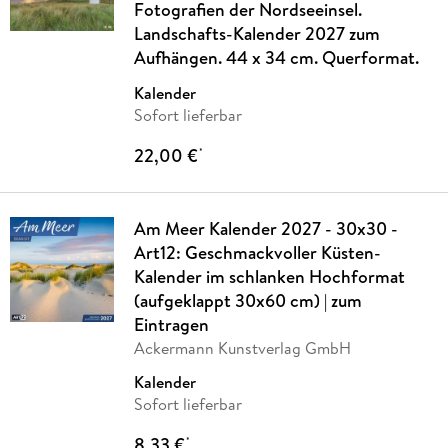
Fotografien der Nordseeinsel.
Landschafts-Kalender 2027 zum
Aufhängen. 44 x 34 cm. Querformat.
Kalender
Sofort lieferbar
22,00 €
*
Am Meer Kalender 2027 - 30x30 -
Art12: Geschmackvoller Küsten-
Kalender im schlanken Hochformat
(aufgeklappt 30x60 cm) | zum
Eintragen
Ackermann Kunstverlag GmbH
Kalender
Sofort lieferbar
8,33 €
*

What the task requires:
Copy out each line of the material that holds the word "Kalender".

Exercise response:
Landschafts-Kalender 2027 zum
Kalender
Am Meer Kalender 2027 - 30x30 -
Kalender im schlanken Hochformat
Kalender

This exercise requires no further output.